Voters in Scott Benton's constituency reflect on the "levelling up" agenda.

By Harry Clarke-Ezzidio and Katharine Swindells

Editor’s note: This article was originally published in May 2022 Today (20 February), Blackpool South MP Scott Benton lost his appeal against 35 day suspension. Another by-election is now very likely.

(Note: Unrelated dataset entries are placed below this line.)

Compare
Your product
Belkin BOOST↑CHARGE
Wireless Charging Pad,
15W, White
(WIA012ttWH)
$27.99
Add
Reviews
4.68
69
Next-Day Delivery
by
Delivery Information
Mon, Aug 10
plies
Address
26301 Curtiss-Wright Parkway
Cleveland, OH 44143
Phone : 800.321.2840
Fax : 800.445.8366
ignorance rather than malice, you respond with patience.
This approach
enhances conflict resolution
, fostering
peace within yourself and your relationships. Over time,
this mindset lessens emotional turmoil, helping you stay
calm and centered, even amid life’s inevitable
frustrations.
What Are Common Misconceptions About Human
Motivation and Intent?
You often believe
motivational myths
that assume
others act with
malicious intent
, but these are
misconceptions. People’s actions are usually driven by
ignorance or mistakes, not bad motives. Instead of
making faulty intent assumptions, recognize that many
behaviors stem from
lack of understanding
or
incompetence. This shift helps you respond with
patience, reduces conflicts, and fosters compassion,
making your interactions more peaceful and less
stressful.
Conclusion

When she was 18, Natalie Kheirkhah left her home town of Blackpool to study art in Manchester. Six months ago, and now 38 years old, she moved back – and it has brought up painful memories.

Kheirkhah grew up in “difficult circumstances”, she says. Her mother struggled with drink and drugs. Aged just 15, Kheirkhah moved out of the family home to live in a shelter in the centre of Blackpool.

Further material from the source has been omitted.